Comment 5 for bug 2060275

Revision history for this message
Nathan Scott (nathans) wrote : Re: Fwd: [Bug 2060275] [NEW] pmproxy crash at startup in libpcp_web.so.1

Hi Martin,

On Tue, Apr 9, 2024 at 6:09 PM Martin Pitt <email address hidden> wrote:
>
> Nathan Scott [2024-04-09 17:30 +1000]:
> > > It's not really unknown, it's "just" a file conflict:
> >
> > Yeah - the unknown bit for me is "why tho" - I cannot see conflicting
> > files in those packages that would have any debug symbols (there's
> > some common directories... but no binaries shared AFAICS).
> >
> > > | dpkg: error processing archive build/deb/pcp-pmda-infiniband-dbgsym_6.2.1-0.20240409.f312285_amd64.deb (--install):
> > > | trying to overwrite '/usr/lib/debug/.build-id/57/02df011cfaf166b948e1fefde236eaf3a6ee65.debug', which is also in package pcp-dbgsym 6.2.1-0.20240409.f312285
> > > |
> > > | dpkg: error processing archive build/deb/pcp-testsuite-dbgsym_6.2.1-0.20240409.f312285_amd64.deb (--install):
> > > | trying to overwrite '/usr/lib/debug/.build-id/17/6edc7e590f766a2ea87b5decaeb994d7c48d24.debug', which is also in package pcp-dbgsym 6.2.1-0.20240409.f312285
> > >
> > > I.e. these are shipped in two different packages.
> >
> > "these"?
>
> These two files, i.e.
> /usr/lib/debug/.build-id/57/02df011cfaf166b948e1fefde236eaf3a6ee65.debug exists
> both in pcp-pmda-infiniband-dbgsym and pcp-dbgsym. Presumably they shouldn't be
> in the latter.

Yep, understood - but again, I'm not understanding why. AFAICS, there
are no files with the same names or contents between those packages.
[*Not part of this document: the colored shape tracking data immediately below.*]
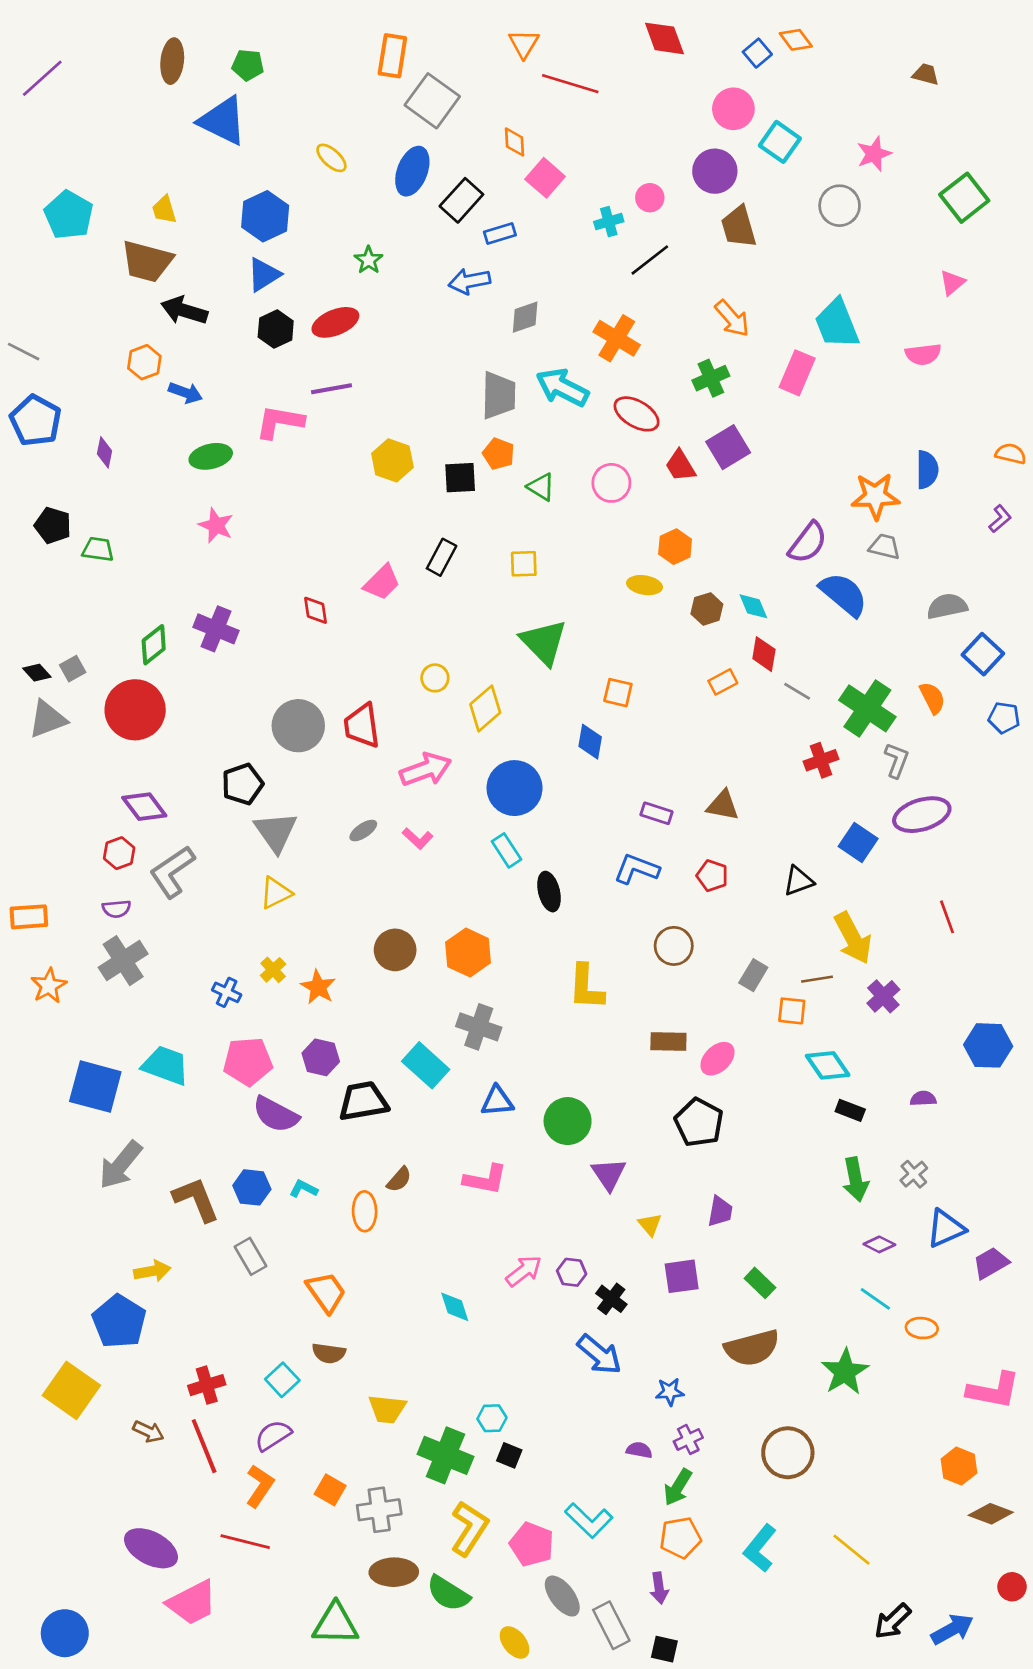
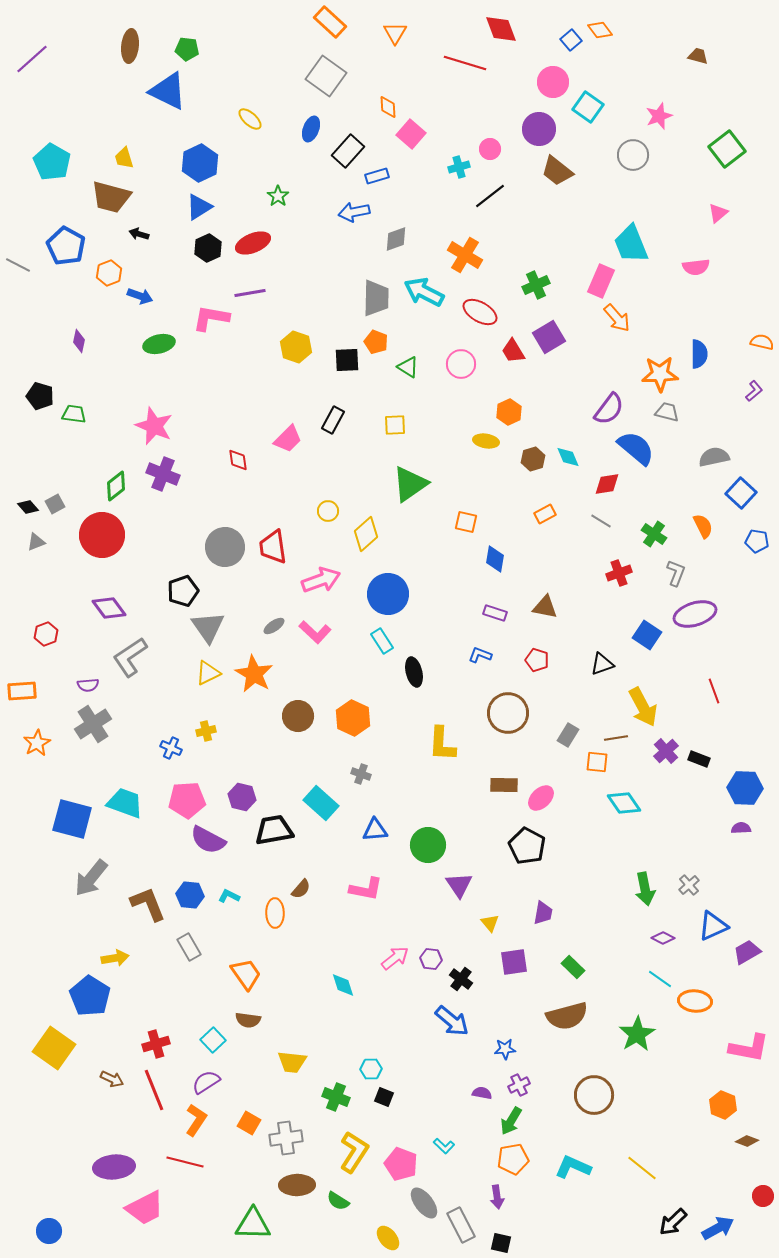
orange rectangle: (392, 56) -> (330, 22), moved, turned -56
red line: (570, 84) -> (465, 63), moved
blue ellipse: (412, 171) -> (311, 129), size x0.7
brown trapezoid: (739, 227) -> (557, 171), turned -36
black arrow: (184, 310) -> (139, 234), size x0.6
orange arrow: (732, 318) -> (617, 318), moved
blue pentagon: (36, 421) -> (66, 246), moved
pink star: (216, 525) -> (154, 426), moved, size x1.4
green triangle: (544, 642) -> (410, 484), turned 39
red diamond: (764, 654) -> (607, 484), moved, turned 72
green cross: (867, 708) -> (654, 534), size x0.6
gray triangle: (48, 719) -> (36, 542), size x0.6
blue diamond: (590, 742) -> (495, 559), moved
pink L-shape: (418, 838) -> (315, 632), size x1.4
red hexagon: (119, 853) -> (46, 634), moved
blue L-shape: (637, 869) -> (480, 655), size x0.7
brown circle: (674, 946) -> (508, 713), size x1.4
yellow cross: (273, 970) -> (206, 731), turned 30
orange star: (318, 987) -> (254, 674), moved, size x1.4
gray cross: (479, 1027) -> (361, 774), size x0.6
purple semicircle: (923, 1099) -> (741, 828), moved
black rectangle: (850, 1110) -> (699, 759), moved
orange ellipse: (922, 1328) -> (695, 1001), size x1.4
green cross: (446, 1455) -> (336, 1097), size x0.7
brown diamond: (991, 1514) -> (747, 1141), size x0.7
cyan L-shape: (589, 1520) -> (444, 1146), size x0.6
purple ellipse: (151, 1548) -> (114, 1167), turned -33
cyan L-shape: (760, 1548) -> (573, 1167), turned 75
green semicircle: (448, 1593) -> (338, 1201), size x0.7
blue circle: (65, 1633) -> (49, 1231), size x0.7

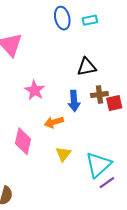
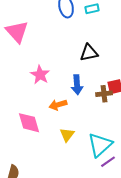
brown cross: (99, 95) -> (104, 94), moved
pink diamond: (23, 141) -> (29, 123), turned -30

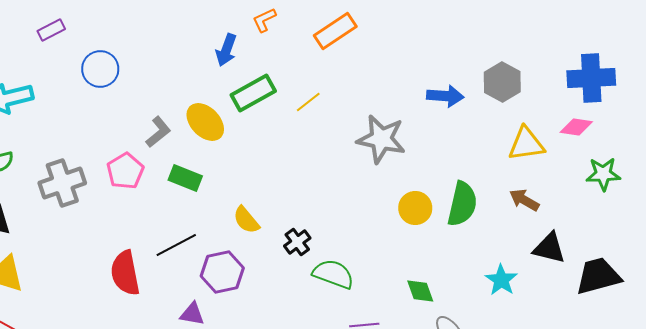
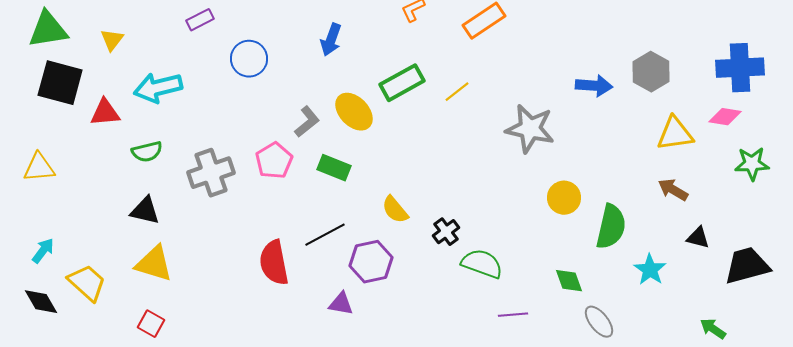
blue arrow: (226, 50) -> (331, 40), moved
green semicircle: (462, 204) -> (611, 227), moved
black triangle: (549, 248) -> (698, 238), size x0.7

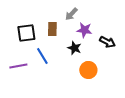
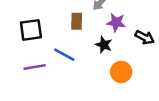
black square: (26, 33) -> (31, 30), moved
blue line: (42, 56) -> (64, 55), turned -30

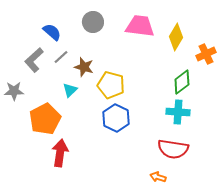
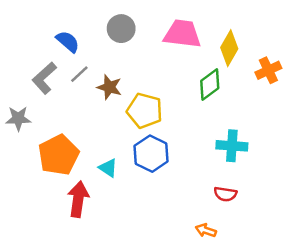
green diamond: (182, 82) -> (210, 85), moved
cyan triangle: (70, 90) -> (108, 168), moved, turned -42
red semicircle: (173, 149) -> (225, 194), size x0.6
> > OK ... so that's pointing towards v3 archives a little bit, good.
> >
> > > > The limited stack we have suggests we're in pmproxy log discovery
> > > > code, in an inotify/libuv event, which does have v3-specific code.
> > > >
> > > > For those who can reproduce this, it'd be worth experimenting and
> > > > setting the following field back to 2 ... (requires pmlogger restart).
> > > >
> > > > $ grep PCP_ARCHIVE_VERSION /etc/pcp.conf
> > > > PCP_ARCHIVE_VERSION=3
>
> I created https://github.com/cockpit-project/cockpit/pull/20275 with an x120
> test amplification, and intererestinly there the overwhelming majority of test
> runs actually crashes there. So with that I have a fairly high confidence in
> the significance of test results when trying a change.
>
> I tested with
>
> sed -i 's/PCP_ARCHIVE_VERSION=3/PCP_ARCHIVE_VERSION=2/' /etc/pcp.conf
>
> This runs on image preparation, i.e. clean /var/log and no daemons running. The
> VM is freshly booted for each test, so no running pmlogger. There is no
> observed change, it still crashes the same way and with the same frequency
> ("almost every time").

OK, so it's not related to the recent v3 archive changes then.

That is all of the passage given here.